### Your goal
One number alone answers this: the count of lines below in which the word "finden" is found.
━━━ Task material
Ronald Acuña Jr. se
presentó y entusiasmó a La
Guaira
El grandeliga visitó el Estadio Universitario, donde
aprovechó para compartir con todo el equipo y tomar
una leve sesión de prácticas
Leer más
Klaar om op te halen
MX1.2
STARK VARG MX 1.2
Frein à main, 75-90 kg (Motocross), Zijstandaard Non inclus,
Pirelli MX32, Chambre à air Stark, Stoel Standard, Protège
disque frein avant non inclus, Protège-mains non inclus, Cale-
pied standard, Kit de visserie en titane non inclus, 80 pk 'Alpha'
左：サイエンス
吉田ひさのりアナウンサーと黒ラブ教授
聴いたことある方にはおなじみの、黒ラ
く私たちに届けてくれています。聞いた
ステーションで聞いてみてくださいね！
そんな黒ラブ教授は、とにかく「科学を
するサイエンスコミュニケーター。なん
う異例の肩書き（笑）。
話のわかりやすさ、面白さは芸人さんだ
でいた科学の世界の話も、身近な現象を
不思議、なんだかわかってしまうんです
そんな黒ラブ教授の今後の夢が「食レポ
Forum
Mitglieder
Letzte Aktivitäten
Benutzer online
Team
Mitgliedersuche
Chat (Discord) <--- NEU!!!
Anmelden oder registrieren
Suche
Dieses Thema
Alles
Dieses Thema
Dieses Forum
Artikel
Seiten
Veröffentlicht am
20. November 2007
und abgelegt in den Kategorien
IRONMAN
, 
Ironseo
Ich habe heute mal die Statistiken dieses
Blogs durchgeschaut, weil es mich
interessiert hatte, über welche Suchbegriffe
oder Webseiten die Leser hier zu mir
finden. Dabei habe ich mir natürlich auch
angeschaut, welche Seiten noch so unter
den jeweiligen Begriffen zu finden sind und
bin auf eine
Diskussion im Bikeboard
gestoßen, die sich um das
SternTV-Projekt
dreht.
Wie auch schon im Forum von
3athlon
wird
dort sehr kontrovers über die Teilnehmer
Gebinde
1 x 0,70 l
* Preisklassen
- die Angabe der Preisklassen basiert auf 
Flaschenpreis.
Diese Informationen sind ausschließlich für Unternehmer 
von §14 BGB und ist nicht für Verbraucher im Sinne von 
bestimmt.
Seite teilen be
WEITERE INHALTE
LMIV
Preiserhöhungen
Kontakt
━━━━━━
### Answer box
2